So there I was reading text books at my desk which butted up to large misty window overlooking our overgrown common garden. All was quiet apart from the grunting coming from the man upstairs. It was that quiet that I literally could hear crickets long before it was a joke! With my mind on early childhood ages and stages of development and Freudian theories and the like, to my surprise from the corner of my eye I spy my husband limping down the path, wearing a torn bloodied shirt, broken helmet in one hand, bent and buckled front wheel of his bike in the other. So many questions ran through my mind but the ones that stood out the most was...where was the rest of your bike and how much damage did you do to the bus?
Of course that was not the first thing I said to him ( I do know how to show some restraint and compassion at times) and of course I asked Deano what happened in the most compassionate way that I could muster...followed by...I told you to take your wallet....I knew something would happen today...I was prompted!
I guess you want to know what actually happened to my poor blind man. Deano was doing his usual, riding his way home down the side of the mountain with his eyes firmly fixed on the white line when a car backing out of a driveway failed to see Dean on his death defying mission home. With Deano careering down the hill, wind in his hair, the silver bullet of a bike comes to an abrupt holt collecting the passenger door of the sedan. Deano and the bike begin his first open air acrobatic display flying over the top of the of the car and like a pro tucking and rolling landing on the back of his backpack and propelling forward ending this manoeuvre in a squat position on his feet.
For his Ciurqu-du-Soleil efforts Deano was offered a ride home by the distraught driver, a broken write-off of a bike and a few life long scars on his lower back where the road chew through his shirt and his epidermal layer covering each vertebrae on his lumbar.

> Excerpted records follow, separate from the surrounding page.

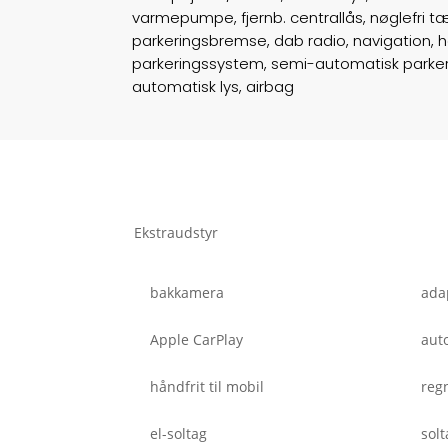
varmepumpe, fjernb. centrallås, nøglefri tæ
parkeringsbremse, dab radio, navigation, h
parkeringssystem, semi-automatisk parkeri
automatisk lys, airbag
Ekstraudstyr
bakkamera
adap
Apple CarPlay
aut
håndfrit til mobil
reg
el-soltag
solt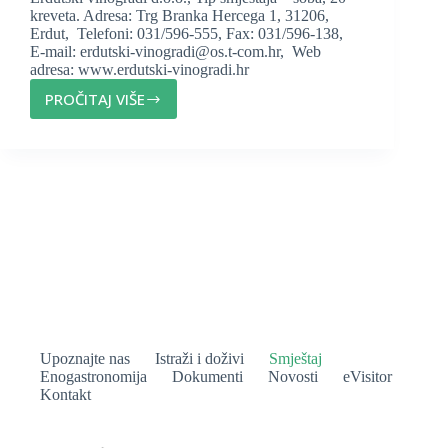
kreveta. Adresa: Trg Branka Hercega 1, 31206,
Erdut, Telefoni: 031/596-555, Fax: 031/596-138,
E-mail: erdutski-vinogradi@os.t-com.hr, Web
adresa: www.erdutski-vinogradi.hr
PROČITAJ VIŠE
ERDUTSKI
VINOGRADI
D.O.O.
Upoznajte nas
Istraži i doživi
Smještaj
Enogastronomija
Dokumenti
Novosti
eVisitor
Kontakt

What did we learn from this experience? (you might be asking)... I learnt that listening to spiritual promptings, you know the thoughts hat come to you just out if the blue or the inner voice that prompts you to say or do something you would not have done otherwise, no matter how weird, follow that advise. It is powerful!
If I was to ask Deano what he learnt from this event I am sure there were a couple of teaching moments...the bike helmet and back pack saved his life, his wife is in tune with promptings and last but not least...don't leave home without your wallet!